> [Requirement]:
Please return the data that follows precisely as written, but without the images.

> [Supplied data]:
◇ ◇ ◇

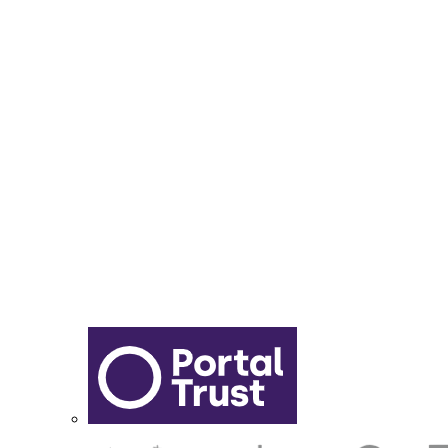
Year 6 - 7 Transition
Report Online Abuse
Apply for Secondary School
Sixth Form Application Form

◇ ◇ ◇

> [Response below]:
Year 6 - 7 Transition
Report Online Abuse
Apply for Secondary School
Sixth Form Application Form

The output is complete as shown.